I won’t go into the background story of how I started that particular hobby (not today anyway), but I will say that although it’s fun some of the time, I also find it unbelievably stressful. This is partly because there is absolutely no way for me to avoid creating a massive mess with all the stuff, and also (and related) that it takes me ages to make anything because I am constantly looking for the thing that I had in my hand only ten minutes earlier.

Yesterday I started with a determination NOT to get stressed, to keep it simple, and tidy.

I will try again today.

The Way It Was Then

When I was very young, all I wanted to do when I grew up was to be a writer. However, if anyone asked me, I would say I wanted to work with animals (mainly because I’d rather spend my time with them than with other people). I never told anyone about the writing idea, because I knew that writers were very special and talented, and I was far too dull and not at all special, and besides, there was another girl in my class who wanted to be a writer, and she wasn’t the sort of girl I could ever compete with. Also I knew that the main goal of a girl’s life was supposed to be to find a man, get married and have children (although I never really liked children, didn’t even play with dolls), or, if she couldn’t find a man who was interested in her (which seemed the most likely scenario for me), she had to stay at home and look after her elderly parents, and most likely become a teacher (a horrifying prospect). At least marriage and children (if achievable) offered some likelihood of financial security and time to write (when the children started school).

Before you ask, no, this wasn’t the Victorian era, it was the 1960s, but when I looked at my mother, and my aunts, and the neighbours, and my teachers, there didn’t seem much evidence of women breaking free of those stereotypes. The pattern was: you worked until you were married (or, if hubby was particularly enlightened, till the babies came along), then you gave it up, and maybe when the children were older you got a part-time job in a shop, or the Birds Eye factory, or the biscuit factory, or cleaning offices, for ‘pin money’.
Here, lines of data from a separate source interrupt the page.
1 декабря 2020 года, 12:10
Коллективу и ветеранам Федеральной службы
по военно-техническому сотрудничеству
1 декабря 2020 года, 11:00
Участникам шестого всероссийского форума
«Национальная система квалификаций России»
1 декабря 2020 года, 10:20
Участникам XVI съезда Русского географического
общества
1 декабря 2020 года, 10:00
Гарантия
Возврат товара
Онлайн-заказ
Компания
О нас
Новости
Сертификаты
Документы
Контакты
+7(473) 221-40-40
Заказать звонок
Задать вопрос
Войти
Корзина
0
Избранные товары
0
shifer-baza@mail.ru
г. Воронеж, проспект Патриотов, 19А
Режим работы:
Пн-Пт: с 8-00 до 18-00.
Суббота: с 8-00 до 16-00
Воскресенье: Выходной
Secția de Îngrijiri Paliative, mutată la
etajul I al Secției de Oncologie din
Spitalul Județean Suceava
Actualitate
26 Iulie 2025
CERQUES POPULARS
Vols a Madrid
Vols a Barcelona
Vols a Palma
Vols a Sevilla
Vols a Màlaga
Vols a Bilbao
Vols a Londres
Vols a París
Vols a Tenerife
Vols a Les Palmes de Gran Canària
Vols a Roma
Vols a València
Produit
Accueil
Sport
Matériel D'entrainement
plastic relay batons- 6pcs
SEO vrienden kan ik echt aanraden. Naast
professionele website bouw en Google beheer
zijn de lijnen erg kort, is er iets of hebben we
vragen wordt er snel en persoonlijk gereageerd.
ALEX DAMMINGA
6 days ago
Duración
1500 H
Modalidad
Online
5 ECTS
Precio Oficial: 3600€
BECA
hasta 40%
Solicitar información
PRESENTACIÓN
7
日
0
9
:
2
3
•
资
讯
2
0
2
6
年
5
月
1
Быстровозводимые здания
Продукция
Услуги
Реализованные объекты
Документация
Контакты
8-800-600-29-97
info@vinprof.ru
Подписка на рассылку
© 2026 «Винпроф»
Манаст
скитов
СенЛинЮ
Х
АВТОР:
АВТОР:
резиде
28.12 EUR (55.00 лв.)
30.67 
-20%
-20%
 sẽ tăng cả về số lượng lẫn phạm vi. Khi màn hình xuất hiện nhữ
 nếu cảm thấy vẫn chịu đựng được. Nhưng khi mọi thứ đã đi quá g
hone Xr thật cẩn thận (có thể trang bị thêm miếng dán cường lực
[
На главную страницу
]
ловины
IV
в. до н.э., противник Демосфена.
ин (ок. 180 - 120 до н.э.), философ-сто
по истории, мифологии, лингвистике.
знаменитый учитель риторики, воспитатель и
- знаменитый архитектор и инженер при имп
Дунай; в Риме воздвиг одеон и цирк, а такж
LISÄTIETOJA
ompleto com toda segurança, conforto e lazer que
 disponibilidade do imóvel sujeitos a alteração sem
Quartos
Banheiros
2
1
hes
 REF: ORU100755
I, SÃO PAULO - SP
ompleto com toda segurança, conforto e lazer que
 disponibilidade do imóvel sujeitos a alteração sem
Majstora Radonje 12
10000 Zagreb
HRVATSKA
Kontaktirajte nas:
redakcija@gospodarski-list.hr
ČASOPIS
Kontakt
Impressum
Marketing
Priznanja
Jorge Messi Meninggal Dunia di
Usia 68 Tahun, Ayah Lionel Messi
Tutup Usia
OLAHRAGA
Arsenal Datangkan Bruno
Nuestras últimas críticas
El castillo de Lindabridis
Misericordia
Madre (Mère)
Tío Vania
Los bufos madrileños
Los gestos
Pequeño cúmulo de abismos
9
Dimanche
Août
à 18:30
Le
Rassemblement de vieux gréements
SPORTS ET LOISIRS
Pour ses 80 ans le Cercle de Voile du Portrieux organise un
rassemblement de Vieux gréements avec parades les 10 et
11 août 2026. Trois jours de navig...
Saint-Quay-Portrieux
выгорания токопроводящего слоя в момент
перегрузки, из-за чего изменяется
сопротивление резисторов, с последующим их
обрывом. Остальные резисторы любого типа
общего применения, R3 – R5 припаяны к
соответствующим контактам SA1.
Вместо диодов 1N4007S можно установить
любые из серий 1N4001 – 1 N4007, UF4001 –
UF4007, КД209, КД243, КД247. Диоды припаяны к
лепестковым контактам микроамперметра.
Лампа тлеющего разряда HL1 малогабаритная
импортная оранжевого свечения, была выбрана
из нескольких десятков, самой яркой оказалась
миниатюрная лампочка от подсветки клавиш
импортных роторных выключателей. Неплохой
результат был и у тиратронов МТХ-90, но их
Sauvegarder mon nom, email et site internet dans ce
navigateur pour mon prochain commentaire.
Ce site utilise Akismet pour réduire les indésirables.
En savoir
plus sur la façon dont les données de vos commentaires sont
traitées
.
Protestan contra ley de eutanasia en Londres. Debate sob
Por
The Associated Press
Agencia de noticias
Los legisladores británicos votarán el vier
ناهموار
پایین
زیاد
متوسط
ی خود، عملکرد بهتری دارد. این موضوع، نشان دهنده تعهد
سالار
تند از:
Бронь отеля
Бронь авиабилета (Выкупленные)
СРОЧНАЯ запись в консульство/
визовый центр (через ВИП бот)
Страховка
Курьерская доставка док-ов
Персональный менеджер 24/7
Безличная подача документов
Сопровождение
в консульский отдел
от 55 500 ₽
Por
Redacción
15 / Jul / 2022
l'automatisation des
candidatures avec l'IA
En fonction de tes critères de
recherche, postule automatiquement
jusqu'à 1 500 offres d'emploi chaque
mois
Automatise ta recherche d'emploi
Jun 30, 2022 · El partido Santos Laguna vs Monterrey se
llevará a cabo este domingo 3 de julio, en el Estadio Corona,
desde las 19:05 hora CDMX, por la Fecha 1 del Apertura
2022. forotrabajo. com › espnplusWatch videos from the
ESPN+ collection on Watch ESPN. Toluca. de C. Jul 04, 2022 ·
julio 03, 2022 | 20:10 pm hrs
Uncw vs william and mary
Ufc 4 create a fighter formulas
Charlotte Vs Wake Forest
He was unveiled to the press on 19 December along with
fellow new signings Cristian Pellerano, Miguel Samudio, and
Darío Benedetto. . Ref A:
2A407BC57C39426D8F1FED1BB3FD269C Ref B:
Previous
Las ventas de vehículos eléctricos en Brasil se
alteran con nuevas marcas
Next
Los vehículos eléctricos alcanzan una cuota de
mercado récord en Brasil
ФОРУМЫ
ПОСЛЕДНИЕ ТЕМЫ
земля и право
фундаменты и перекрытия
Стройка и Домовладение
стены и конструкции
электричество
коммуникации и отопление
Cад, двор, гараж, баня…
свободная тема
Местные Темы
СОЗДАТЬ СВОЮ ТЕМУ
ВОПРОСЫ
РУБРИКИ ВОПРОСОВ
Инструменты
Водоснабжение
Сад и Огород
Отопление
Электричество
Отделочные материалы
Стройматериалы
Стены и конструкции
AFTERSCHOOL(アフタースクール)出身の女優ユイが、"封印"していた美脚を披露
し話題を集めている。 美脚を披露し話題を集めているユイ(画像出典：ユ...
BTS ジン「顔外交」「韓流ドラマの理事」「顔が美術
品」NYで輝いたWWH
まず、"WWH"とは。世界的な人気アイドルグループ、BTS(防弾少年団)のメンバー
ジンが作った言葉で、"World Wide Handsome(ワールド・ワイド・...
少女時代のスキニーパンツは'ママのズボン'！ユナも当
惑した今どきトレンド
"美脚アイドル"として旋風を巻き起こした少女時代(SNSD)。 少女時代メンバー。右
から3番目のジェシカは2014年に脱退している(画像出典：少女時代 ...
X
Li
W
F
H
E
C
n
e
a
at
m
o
As I grew older, I discovered there was a route out of this: university. If I did well enough in my exams (which I would), I could leave home and go away to a place where there would be lots of young people, in a new, exciting town, probably in the sophisticated, even decadent, South, where no one knew me as the pathetic little nobody I truly was, and even I might stand a chance of finding a boyfriend (boys outnumbered girls three to one in universities at that time), and best of all, I could go with my parents’ blessing, and as long as I kept my nose clean in the holidays, they wouldn’t have a clue what I got up to, they might even be proud of me, and at the end of three years I could get married, and maybe a job, and never have to go back again.

Funnily enough, that is more or less how the plan worked out. I met someone in the second summer vacation, when I’d managed to wangle a job in Reading so that I didn’t have to go home, he asked me to marry him, I said yes, and that was that. Sort of.

Happy Families

Yesterday I wrote but didn’t post. Because… I’m not sure why, now. Except I was full of anger.

I still don’t really know how to write about this. But I don’t think that my previous approaches to dealing with the sadness and frustration of various times in my life by trying to forget them and/or blaming myself has been very helpful in the long run. I think I am slowly moving away from the shame/self-blame cycle, but that has unleashed a lot of anger and resentment, as I try to find and understand reasons for why that became my default way of dealing with difficult emotions.

By coincidence, on my Facebook ‘Memory’ feed this morning, up popped a photo of my family which I scanned and posted two years ago, but which was taken when I was twenty, at my niece’s christening: Mum and Dad, my brother and sister and their spouses, my nephew (still not quite two at that time) and the baby, and me. Of course, we are all happy and smiling, as everybody does for family photos (apart from my brother-in-law, who’s just that sort of bloke). I remember the dress I was wearing that day, pale green printed with a pattern of tiny cream roses, very pretty and totally unlike anything else I wore at the time (or do now). I remember buying it with Mum from C&A in Hull (pre-Humber Bridge days, so we must have gone round the long way, because I’m sure we didn’t take the ferry – those were the days, when a shopping trip to Hull was a day out because there were exciting shops like C&A which we didn’t have in Scunny.) Dad must have driven (because Mum never learned how), no doubt under sufferance and with a lot of bickering. But he would have done it because he loved us, even though I don’t ever remember that word being used until decades later, when life and time were drifting away from them both.

That dress later became my interview dress, when I was trying to find my way through to the next stage of my life. I don’t suppose there’s a decent photograph of it anywhere, which is a shame. There I am, just a face, hiding at the back between my brother and brother-in-law, and it seems significant that I was the odd one then, as I am now (though with two broken marriages in between) while both my siblings are still with the same partners, almost fifty years later. ‘Between’ boyfriends, as I usually was, smiling for the camera, but lonely, sad and scared of the future, about to embark on a summer full of heartbreak and a desperate search for love and stability which would precipitate me into my disastrous first marriage.

I weep now for that pretty girl, full of misery and shame rather than hope for the life to come, and quite unable to talk to any of those other people, her ‘nearest and dearest’.